### Work to be completed
Look through the data below, and copy each line that carries the word "livello".

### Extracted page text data
#####

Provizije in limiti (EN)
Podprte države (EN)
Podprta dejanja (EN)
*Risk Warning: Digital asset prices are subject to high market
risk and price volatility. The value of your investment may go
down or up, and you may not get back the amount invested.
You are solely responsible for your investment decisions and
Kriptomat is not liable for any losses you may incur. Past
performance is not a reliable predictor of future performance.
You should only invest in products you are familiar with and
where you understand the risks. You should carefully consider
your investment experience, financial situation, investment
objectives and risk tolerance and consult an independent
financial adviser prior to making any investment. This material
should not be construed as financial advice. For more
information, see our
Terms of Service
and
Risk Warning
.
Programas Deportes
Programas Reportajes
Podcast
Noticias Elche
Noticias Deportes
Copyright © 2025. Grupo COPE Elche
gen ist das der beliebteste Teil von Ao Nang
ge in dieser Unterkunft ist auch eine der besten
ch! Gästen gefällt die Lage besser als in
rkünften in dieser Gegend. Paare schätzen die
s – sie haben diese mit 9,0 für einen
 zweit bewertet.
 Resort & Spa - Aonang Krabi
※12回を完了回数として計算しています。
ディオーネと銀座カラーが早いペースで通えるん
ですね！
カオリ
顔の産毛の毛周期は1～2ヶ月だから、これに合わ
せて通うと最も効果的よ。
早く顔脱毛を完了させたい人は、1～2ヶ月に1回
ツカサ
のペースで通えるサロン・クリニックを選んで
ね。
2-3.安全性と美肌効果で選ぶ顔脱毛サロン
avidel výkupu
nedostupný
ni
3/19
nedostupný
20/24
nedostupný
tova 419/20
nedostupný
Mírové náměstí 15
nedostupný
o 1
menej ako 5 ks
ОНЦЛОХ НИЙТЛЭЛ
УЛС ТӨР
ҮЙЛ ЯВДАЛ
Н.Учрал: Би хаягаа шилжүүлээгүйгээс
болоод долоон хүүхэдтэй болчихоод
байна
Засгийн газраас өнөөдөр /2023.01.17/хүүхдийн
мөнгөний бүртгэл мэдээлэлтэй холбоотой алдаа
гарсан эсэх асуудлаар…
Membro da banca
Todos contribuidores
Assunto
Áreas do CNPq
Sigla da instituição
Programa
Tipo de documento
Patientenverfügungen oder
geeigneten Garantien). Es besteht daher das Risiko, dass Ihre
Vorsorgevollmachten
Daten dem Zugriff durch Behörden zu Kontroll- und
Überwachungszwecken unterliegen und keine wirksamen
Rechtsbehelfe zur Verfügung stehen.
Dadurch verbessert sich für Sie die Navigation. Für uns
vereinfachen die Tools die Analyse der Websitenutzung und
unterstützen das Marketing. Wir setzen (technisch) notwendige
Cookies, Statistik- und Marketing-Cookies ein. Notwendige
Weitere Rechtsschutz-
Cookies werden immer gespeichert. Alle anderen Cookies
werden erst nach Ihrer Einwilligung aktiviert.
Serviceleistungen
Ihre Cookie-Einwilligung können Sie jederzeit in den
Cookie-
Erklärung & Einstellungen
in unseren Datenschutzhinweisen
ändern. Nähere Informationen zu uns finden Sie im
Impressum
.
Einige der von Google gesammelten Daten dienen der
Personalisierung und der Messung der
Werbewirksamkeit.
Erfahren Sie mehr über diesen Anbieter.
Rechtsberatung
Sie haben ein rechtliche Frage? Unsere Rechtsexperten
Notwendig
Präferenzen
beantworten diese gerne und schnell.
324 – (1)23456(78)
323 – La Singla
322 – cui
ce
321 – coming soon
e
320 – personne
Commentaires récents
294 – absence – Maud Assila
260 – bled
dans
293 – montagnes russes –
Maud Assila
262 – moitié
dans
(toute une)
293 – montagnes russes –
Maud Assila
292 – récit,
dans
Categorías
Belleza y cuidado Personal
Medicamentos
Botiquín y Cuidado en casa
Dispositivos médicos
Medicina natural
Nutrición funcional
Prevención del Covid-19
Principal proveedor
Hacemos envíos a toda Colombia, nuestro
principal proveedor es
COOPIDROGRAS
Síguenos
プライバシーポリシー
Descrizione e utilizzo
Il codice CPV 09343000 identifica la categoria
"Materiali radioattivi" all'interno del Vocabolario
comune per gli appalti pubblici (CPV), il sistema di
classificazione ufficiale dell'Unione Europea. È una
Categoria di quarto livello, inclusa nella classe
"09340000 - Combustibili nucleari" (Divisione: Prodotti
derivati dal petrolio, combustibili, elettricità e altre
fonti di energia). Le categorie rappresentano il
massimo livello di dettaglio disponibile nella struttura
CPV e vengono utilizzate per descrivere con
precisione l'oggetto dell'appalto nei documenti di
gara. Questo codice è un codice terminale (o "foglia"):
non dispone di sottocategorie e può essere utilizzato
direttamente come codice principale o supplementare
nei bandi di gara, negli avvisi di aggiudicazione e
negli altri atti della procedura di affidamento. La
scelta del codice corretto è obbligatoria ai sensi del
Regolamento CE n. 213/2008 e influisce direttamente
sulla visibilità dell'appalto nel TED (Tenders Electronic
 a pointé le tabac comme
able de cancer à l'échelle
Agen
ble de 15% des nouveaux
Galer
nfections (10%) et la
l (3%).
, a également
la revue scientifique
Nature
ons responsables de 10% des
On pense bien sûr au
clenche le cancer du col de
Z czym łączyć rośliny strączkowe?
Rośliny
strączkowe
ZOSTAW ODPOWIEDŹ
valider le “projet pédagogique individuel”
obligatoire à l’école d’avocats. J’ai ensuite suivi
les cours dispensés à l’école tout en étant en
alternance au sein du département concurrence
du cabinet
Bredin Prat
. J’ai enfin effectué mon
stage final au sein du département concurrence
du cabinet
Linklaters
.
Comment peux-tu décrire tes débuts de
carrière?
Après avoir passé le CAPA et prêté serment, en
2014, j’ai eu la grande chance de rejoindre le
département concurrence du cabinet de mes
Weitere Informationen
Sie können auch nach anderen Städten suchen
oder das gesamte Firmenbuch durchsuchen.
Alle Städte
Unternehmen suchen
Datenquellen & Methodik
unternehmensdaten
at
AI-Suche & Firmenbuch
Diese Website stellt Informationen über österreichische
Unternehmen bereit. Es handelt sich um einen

#####

### Finished exercise
Categoria di quarto livello, inclusa nella classe
massimo livello di dettaglio disponibile nella struttura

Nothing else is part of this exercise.